* **Data to process**
※

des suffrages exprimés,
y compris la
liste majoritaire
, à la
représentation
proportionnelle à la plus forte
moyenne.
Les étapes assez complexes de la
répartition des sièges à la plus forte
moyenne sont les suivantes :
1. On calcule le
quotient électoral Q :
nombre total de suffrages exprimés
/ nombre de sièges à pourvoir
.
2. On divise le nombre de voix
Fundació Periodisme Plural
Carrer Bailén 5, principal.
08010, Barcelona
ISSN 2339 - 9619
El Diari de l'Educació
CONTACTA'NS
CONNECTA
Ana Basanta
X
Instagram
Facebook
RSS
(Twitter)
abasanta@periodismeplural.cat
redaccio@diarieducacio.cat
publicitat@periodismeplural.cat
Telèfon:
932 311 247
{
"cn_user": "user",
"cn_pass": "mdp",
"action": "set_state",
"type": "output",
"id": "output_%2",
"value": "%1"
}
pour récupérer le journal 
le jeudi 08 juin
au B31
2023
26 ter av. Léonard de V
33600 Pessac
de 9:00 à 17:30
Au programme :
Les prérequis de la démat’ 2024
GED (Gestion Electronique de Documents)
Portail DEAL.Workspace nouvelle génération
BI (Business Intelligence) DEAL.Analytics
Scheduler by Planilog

※

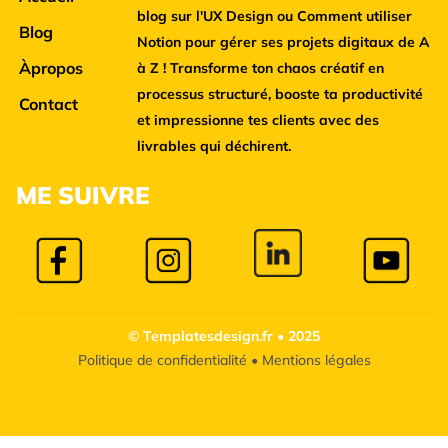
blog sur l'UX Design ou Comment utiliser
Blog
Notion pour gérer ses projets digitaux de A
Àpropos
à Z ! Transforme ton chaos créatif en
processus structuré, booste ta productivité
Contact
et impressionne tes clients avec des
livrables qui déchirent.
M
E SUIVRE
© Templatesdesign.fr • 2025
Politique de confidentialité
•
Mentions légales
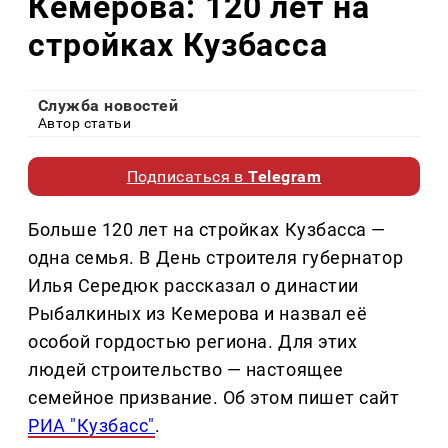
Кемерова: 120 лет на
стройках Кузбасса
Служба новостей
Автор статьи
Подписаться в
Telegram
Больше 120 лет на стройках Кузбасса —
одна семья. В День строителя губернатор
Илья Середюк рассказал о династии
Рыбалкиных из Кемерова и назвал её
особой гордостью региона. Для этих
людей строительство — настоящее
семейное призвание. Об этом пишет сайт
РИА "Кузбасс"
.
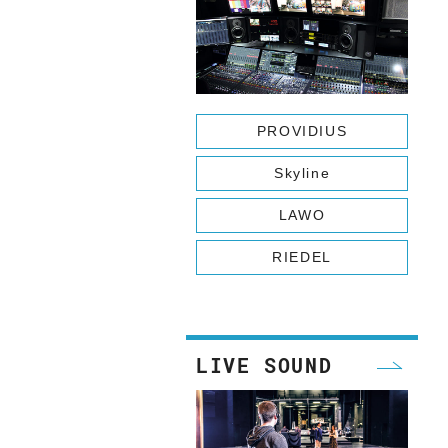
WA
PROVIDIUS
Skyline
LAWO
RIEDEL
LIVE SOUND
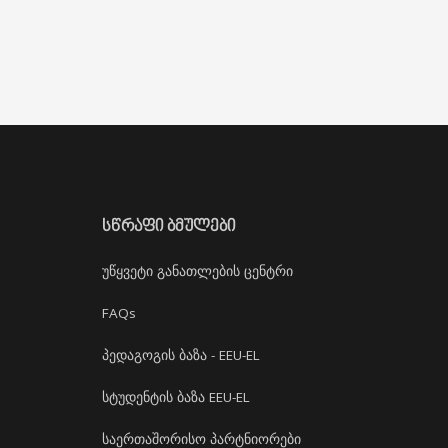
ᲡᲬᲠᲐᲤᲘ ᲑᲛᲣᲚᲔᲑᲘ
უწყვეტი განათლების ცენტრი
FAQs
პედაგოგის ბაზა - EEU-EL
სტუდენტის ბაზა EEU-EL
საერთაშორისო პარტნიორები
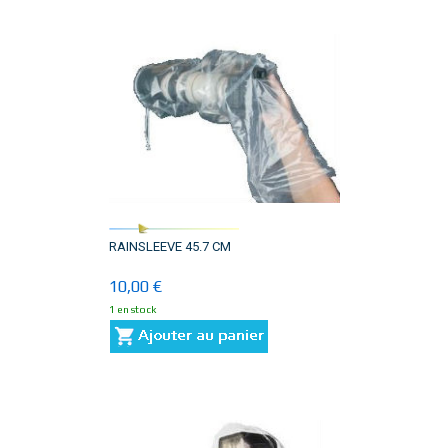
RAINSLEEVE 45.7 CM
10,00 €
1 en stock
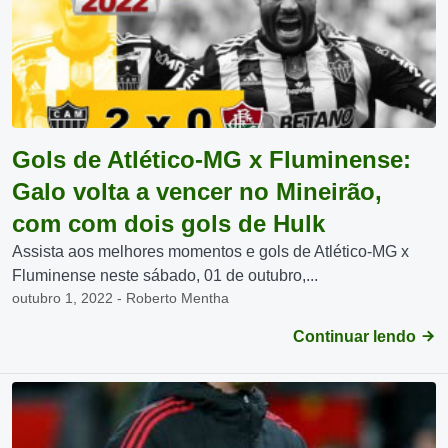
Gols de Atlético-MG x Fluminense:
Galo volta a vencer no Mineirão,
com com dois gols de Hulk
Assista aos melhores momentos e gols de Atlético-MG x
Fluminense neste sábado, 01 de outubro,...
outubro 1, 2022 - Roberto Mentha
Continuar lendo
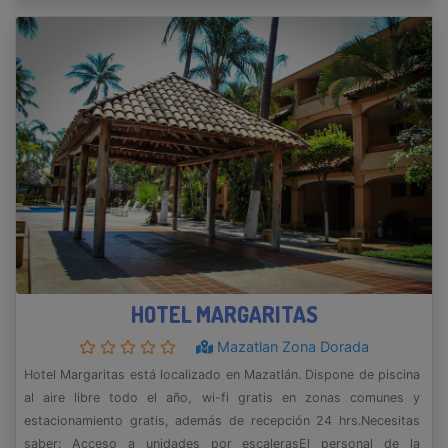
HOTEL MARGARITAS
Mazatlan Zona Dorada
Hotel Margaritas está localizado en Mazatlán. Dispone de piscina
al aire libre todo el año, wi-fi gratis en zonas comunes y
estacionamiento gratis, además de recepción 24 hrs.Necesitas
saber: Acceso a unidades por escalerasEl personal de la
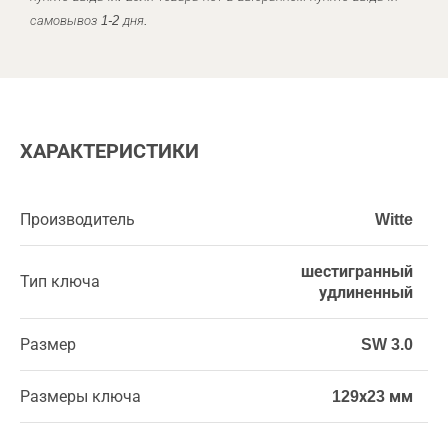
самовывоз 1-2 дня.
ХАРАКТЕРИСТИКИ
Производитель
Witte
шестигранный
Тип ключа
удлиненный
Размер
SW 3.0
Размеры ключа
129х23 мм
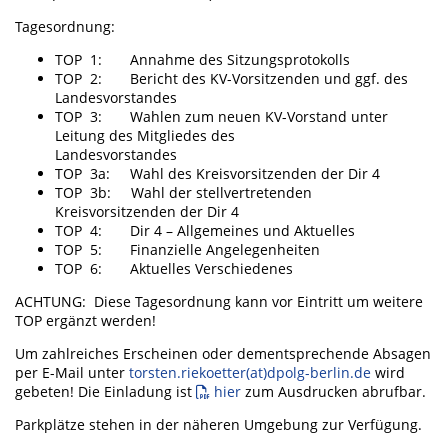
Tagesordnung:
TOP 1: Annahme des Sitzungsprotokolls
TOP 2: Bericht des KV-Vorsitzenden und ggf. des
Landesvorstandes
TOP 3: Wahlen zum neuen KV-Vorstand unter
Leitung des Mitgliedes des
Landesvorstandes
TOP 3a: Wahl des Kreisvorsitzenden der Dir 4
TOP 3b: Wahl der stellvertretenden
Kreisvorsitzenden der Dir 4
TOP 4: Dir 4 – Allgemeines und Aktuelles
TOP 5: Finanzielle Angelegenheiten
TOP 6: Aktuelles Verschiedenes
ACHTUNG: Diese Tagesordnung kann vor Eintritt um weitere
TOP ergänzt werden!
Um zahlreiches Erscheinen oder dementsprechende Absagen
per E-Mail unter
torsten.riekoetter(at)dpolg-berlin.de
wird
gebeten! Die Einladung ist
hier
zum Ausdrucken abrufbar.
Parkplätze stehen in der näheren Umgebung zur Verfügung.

※

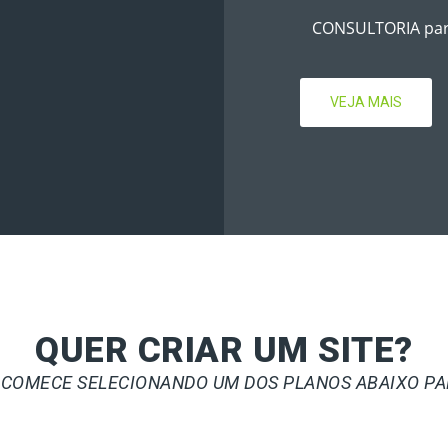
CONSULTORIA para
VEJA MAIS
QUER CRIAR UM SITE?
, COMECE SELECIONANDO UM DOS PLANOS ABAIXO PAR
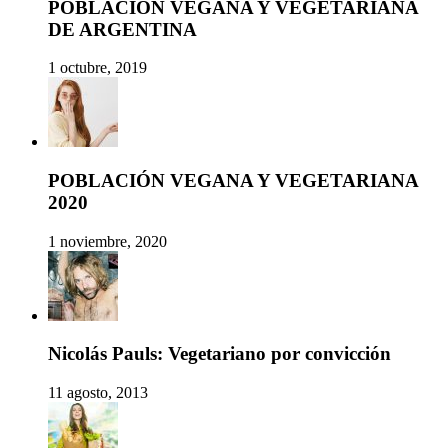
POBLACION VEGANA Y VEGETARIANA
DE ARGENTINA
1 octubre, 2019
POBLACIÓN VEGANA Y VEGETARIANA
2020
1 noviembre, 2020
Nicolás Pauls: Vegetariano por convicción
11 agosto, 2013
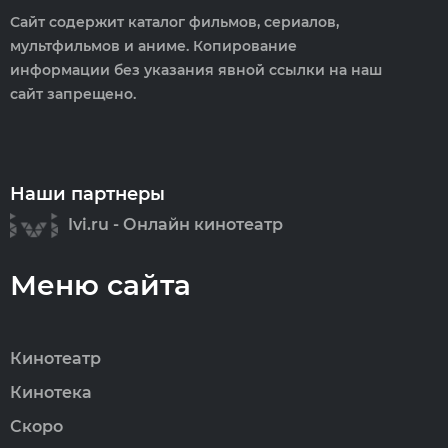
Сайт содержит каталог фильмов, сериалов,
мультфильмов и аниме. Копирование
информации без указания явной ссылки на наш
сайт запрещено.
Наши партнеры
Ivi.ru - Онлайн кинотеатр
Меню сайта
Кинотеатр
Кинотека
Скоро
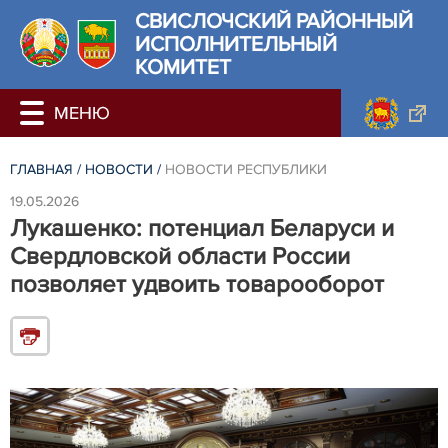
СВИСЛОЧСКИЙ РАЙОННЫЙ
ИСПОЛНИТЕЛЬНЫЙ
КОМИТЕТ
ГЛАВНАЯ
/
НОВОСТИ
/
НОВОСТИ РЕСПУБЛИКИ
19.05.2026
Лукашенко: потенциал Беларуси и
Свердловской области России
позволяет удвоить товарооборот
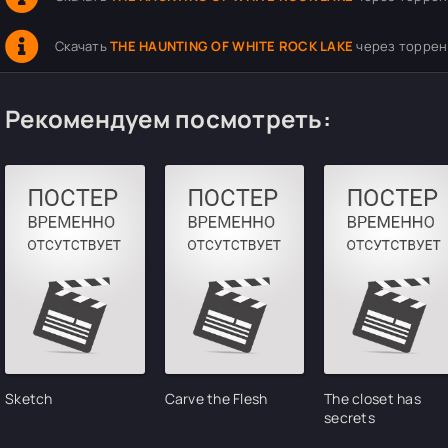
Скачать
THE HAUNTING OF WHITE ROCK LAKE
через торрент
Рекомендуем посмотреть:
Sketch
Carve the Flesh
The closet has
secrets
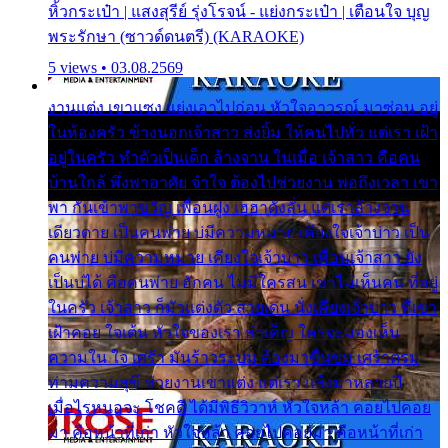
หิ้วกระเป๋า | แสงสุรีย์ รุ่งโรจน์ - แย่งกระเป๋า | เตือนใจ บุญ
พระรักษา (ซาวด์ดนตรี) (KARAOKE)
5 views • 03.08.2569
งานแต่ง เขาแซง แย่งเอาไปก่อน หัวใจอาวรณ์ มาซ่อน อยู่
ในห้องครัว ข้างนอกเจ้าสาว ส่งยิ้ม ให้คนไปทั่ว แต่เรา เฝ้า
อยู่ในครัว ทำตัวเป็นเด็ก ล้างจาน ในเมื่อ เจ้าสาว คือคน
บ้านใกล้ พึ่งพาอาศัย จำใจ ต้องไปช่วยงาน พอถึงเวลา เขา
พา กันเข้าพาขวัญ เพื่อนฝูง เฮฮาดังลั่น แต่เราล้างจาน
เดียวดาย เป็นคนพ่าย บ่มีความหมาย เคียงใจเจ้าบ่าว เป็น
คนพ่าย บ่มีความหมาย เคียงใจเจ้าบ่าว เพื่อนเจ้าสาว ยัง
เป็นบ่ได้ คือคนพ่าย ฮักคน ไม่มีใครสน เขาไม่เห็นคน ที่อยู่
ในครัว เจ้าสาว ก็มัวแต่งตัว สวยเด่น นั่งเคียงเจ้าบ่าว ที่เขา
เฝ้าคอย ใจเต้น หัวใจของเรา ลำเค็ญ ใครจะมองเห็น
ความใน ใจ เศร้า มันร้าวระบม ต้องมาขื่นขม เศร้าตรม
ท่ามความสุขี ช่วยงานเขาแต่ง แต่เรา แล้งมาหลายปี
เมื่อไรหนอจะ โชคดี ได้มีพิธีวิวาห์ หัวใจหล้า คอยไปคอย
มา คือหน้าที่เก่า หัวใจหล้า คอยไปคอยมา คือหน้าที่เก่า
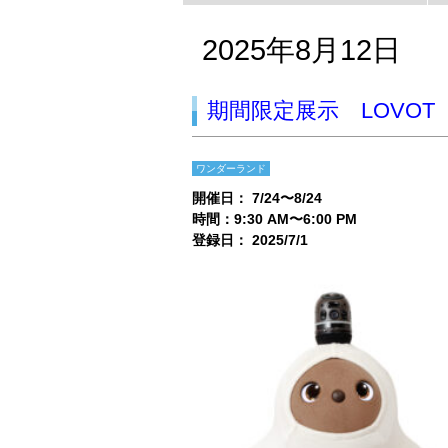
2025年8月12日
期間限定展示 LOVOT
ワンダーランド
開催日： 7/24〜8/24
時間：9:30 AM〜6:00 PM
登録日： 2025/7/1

※

Everything from the line with "TOP 3b: Wahl der stellvertretenden" through the line with "Parkplätze stehen in" in the listing above must be retyped exactly, with nothing added.

* **Output of the task**
TOP 3b: Wahl der stellvertretenden
Kreisvorsitzenden der Dir 4
TOP 4: Dir 4 – Allgemeines und Aktuelles
TOP 5: Finanzielle Angelegenheiten
TOP 6: Aktuelles Verschiedenes
ACHTUNG: Diese Tagesordnung kann vor Eintritt um weitere
TOP ergänzt werden!
Um zahlreiches Erscheinen oder dementsprechende Absagen
per E-Mail unter
torsten.riekoetter(at)dpolg-berlin.de
wird
gebeten! Die Einladung ist
hier
zum Ausdrucken abrufbar.
Parkplätze stehen in der näheren Umgebung zur Verfügung.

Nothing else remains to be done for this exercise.